[Puisqu'il faut bien que je le fasse, je m'y mets. Je ne garantis
rien quant à la qualité de mon expression et de mon
orthographe parce que je commence à sombrer dans le sommeil.]
J'ai quitté mon pluvieux fief un froid matin de juillet. Le
départ pour le Var avait été avancé et
j'ai dû couper court à mes travaux sur les
marins-pêcheurs. Je comptais bien me concentrer sur le sujet
une fois au pays des criquets, cigales et autres grillons, mais
malheureusement, la réalité fut tout autre.

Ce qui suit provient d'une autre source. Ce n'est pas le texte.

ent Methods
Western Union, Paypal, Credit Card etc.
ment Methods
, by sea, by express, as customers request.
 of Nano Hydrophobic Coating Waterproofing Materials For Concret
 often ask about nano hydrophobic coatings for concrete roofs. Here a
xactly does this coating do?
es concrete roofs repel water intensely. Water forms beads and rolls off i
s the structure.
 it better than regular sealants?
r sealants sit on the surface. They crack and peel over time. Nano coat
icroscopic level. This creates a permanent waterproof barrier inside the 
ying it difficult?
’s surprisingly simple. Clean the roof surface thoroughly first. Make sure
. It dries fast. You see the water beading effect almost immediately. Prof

Je commençai mon séjour par une journée diminuée
de moitié puisque l'on me laissa dans les bras de Morphée
jusqu'à ce que Phébus fut à mi-parcours. Ma foi,
j'ai bien tenté de travailler un peu sur les salariés
de Neptune, mais la Distraction emporta une victoire facile et je me
laissai entraîner dans les méandres d'une fiction en
anglais, que je tenais à terminer avant de lire le fameux tome
Sept.
Les jours suivants furent marqués par ma trop faible
résistance: je m'inclinai devant le comte de la Paresse et
passait une grande partie de l'après-midi au royaume du
Sommeil, parmi les songes colorés. La chaleur extérieure
m'était insupportable, c'est pourquoi Somnus aux lourdes
paupières me donnait rendez-vous dans la fraîcheur des
murs. Je m'éveillais rarement avant l'heure de la collation,
que j'évitais allègrement pour aller rafraîchir
mon corps engourdi dans l'eau limpide de la piscine.

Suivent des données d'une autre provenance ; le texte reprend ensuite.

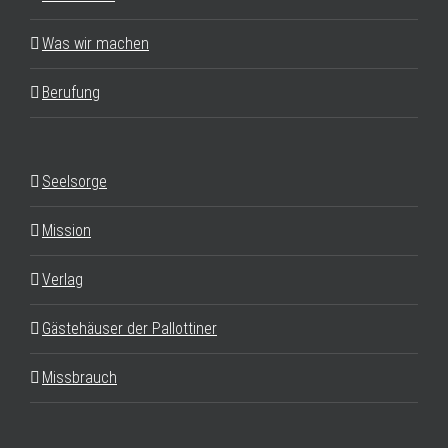
Was wir machen
Berufung
Seelsorge
Mission
Verlag
Gästehäuser der Pallottiner
Missbrauch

Au bout de quelques jours, j'eus enfin achevé la lecture de
cette fameuse fiction. J'étais fin prête pour LA lecture
du mois. Religieusement, j'ouvris la première page du livre,
non sans avoir lu la quatrième de couverture et scruté
l'illustration pendant de longues minutes. J'eus une pensée
pour Marcel, sans qui cette lecture m'eût été
impossible. Et j'entamai ma lecture. Oh rassurez-vous, je n'en
soufflerai mot! Tout d'abord, j'eus du mal à entrer dans
l'histoire, ma compréhension buttant sur de nombreux mots dont
le sens m'était obscur. Puis peu à peu, j'avançai
de plus en plus vite. Un soir, je m'étais exilée pour
ne point déranger ma soeur: lorsque je vis le jour poindre au
travers des volets, j'ai abandonné ma lecture. Si l'on voulait
me réveiller, mieux valait que je sois dans mon lit!

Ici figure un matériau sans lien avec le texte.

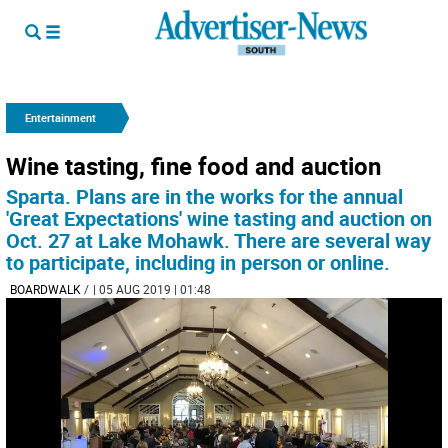
Entertainment
Wine tasting, fine food and auction
Sparta. Plans are in the works for the annual
'Great Expectations' wine tasting and auction on
Oct. 27 at Lake Mohawk. There are several way
to participate, including in person or online.
BOARDWALK
/
| 05 AUG 2019 | 01:48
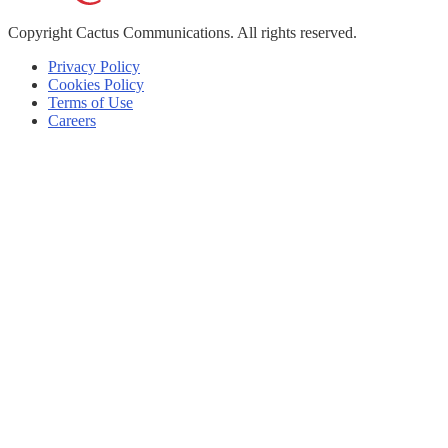
Copyright
Cactus Communications.
All rights reserved.
Privacy Policy
Cookies Policy
Terms of Use
Careers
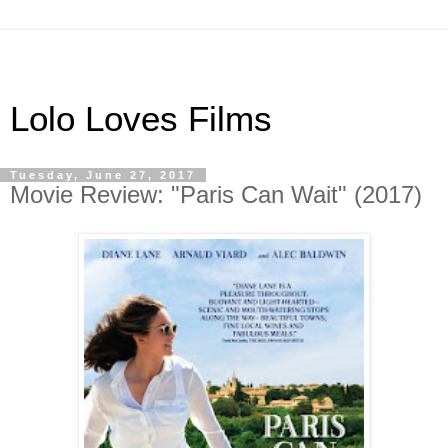
Lolo Loves Films
Tuesday, June 27, 2017
Movie Review: "Paris Can Wait" (2017)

Pourquoi vous raconter tous ces insignes détails? Parce que ce
soir, j'écris sans difficulté: les mots coulent dans
mes doigts. De plus, ce récit vous montre à quel point
la première partie de mes vacances fut longue, à quel
point nous étions inoccupées. Dans cette région,
il n'y a personne. Pourtant, il y a de plus en plus de monde. C'est
paradoxal. Dans le quartier, les maisons se multiplient, mais on n'a
de relations qu'avec deux ou trois voisins. Le village est à
un quart d'heure en voiture et il faut y être dès que
l'Aurore montre ses doigts de rose si l'on veut s'y garer. Oh certes,
l'oisiveté me sied tout à fait, mais j'en profiterais
davantage s'il n'y avait sans arrêt cette crainte sous-jacente,
cette tension irrépressible qui règne chez ma
grand-mère...
La seule activité qui éveilla mon intérêt
fut la soirée au restaurant. Soirée qui me rappela
toutes celles où mon grand-père était encore là.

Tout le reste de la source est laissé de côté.